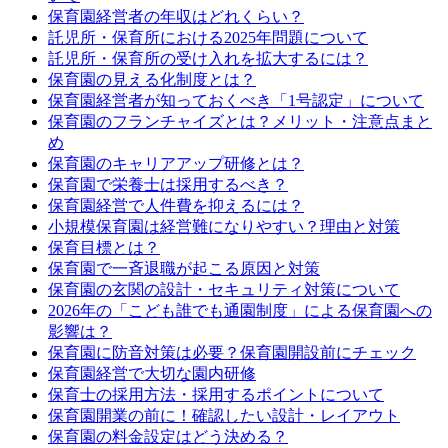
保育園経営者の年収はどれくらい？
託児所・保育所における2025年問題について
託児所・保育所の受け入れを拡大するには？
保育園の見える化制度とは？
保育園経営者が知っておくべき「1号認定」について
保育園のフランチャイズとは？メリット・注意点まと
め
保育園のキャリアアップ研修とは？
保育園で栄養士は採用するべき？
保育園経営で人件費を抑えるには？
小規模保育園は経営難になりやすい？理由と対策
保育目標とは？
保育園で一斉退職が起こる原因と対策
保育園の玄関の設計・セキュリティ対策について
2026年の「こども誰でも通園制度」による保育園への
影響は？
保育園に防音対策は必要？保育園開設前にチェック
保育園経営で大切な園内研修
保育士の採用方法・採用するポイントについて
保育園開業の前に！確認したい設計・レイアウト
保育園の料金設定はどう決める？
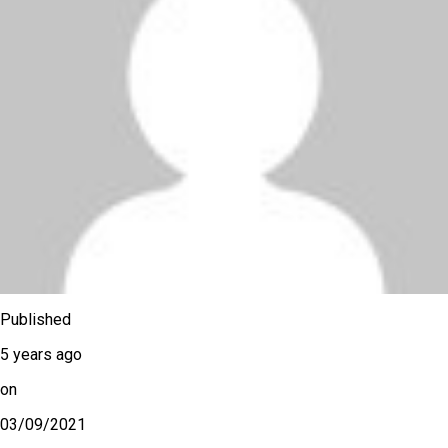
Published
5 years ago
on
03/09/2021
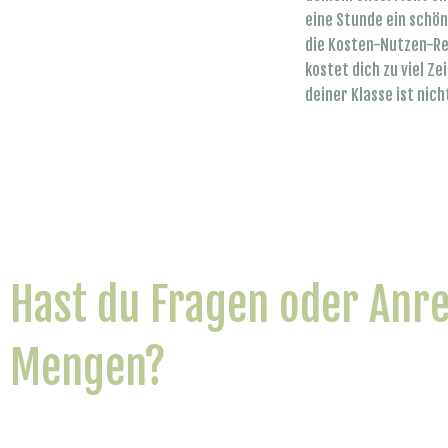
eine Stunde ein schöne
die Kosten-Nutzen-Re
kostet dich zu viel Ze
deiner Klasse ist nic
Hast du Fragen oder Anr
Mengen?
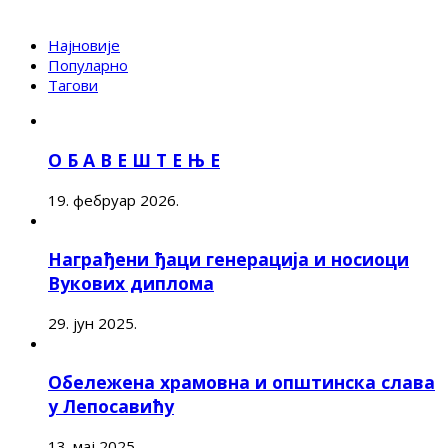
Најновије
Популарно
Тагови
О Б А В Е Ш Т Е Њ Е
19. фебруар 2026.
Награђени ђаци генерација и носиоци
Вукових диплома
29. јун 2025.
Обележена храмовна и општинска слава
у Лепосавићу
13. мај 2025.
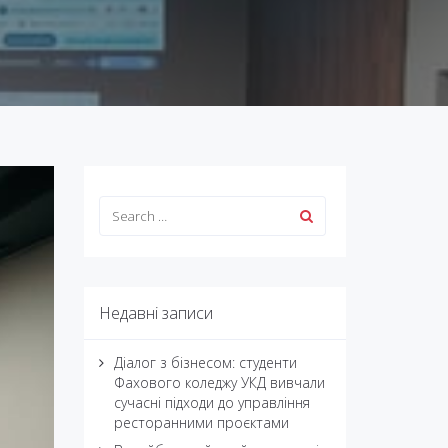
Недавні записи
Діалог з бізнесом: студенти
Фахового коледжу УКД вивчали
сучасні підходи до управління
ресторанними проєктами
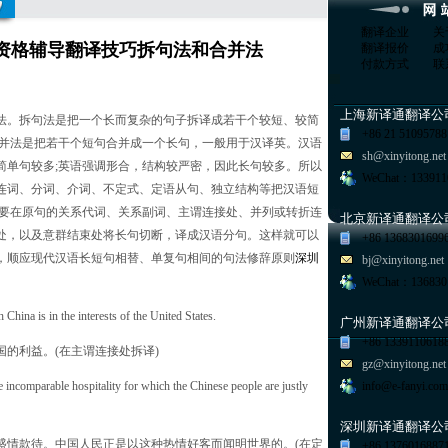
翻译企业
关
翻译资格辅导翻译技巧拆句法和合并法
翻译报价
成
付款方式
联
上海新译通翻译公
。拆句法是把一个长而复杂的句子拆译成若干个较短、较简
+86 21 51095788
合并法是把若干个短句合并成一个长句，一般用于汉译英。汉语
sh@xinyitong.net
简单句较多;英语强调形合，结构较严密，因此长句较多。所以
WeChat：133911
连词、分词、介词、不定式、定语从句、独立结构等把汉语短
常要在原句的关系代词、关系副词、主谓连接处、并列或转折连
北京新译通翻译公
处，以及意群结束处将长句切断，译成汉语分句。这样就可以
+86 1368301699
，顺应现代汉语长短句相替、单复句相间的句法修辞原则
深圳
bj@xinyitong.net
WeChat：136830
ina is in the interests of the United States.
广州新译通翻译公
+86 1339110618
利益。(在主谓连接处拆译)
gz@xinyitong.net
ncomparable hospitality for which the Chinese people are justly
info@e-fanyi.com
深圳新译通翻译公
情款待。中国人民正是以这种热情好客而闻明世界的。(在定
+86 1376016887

________________________________________

#### Task to complete:
The records above must be returned exactly, with each picture omitted.

#### Your solution:
保育園経営者の年収はどれくらい？
託児所・保育所における2025年問題について
託児所・保育所の受け入れを拡大するには？
保育園の見える化制度とは？
保育園経営者が知っておくべき「1号認定」について
保育園のフランチャイズとは？メリット・注意点まと
め
保育園のキャリアアップ研修とは？
保育園で栄養士は採用するべき？
保育園経営で人件費を抑えるには？
小規模保育園は経営難になりやすい？理由と対策
保育目標とは？
保育園で一斉退職が起こる原因と対策
保育園の玄関の設計・セキュリティ対策について
2026年の「こども誰でも通園制度」による保育園への
影響は？
保育園に防音対策は必要？保育園開設前にチェック
保育園経営で大切な園内研修
保育士の採用方法・採用するポイントについて
保育園開業の前に！確認したい設計・レイアウト
保育園の料金設定はどう決める？
Published
5 years ago
on
03/09/2021
eine Stunde ein schöne
die Kosten-Nutzen-Re
kostet dich zu viel Ze
deiner Klasse ist nic
Hast du Fragen oder Anr
Mengen?
Најновије
Популарно
Тагови
О Б А В Е Ш Т Е Њ Е
19. фебруар 2026.
Награђени ђаци генерација и носиоци
Вукових диплома
29. јун 2025.
Обележена храмовна и општинска слава
у Лепосавићу
13. мај 2025.
Недавні записи
Діалог з бізнесом: студенти
Фахового коледжу УКД вивчали
сучасні підходи до управління
ресторанними проєктами
翻译企业
关
翻译资格辅导翻译技巧拆句法和合并法
翻译报价
成
付款方式
联
上海新译通翻译公
。拆句法是把一个长而复杂的句子拆译成若干个较短、较简
+86 21 51095788
合并法是把若干个短句合并成一个长句，一般用于汉译英。汉语
sh@xinyitong.net
简单句较多;英语强调形合，结构较严密，因此长句较多。所以
WeChat：133911
连词、分词、介词、不定式、定语从句、独立结构等把汉语短
常要在原句的关系代词、关系副词、主谓连接处、并列或转折连
北京新译通翻译公
处，以及意群结束处将长句切断，译成汉语分句。这样就可以
+86 1368301699
，顺应现代汉语长短句相替、单复句相间的句法修辞原则
深圳
bj@xinyitong.net
WeChat：136830
ina is in the interests of the United States.
广州新译通翻译公
+86 1339110618
利益。(在主谓连接处拆译)
gz@xinyitong.net
ncomparable hospitality for which the Chinese people are justly
info@e-fanyi.com
深圳新译通翻译公
情款待。中国人民正是以这种热情好客而闻明世界的。(在定
+86 1376016887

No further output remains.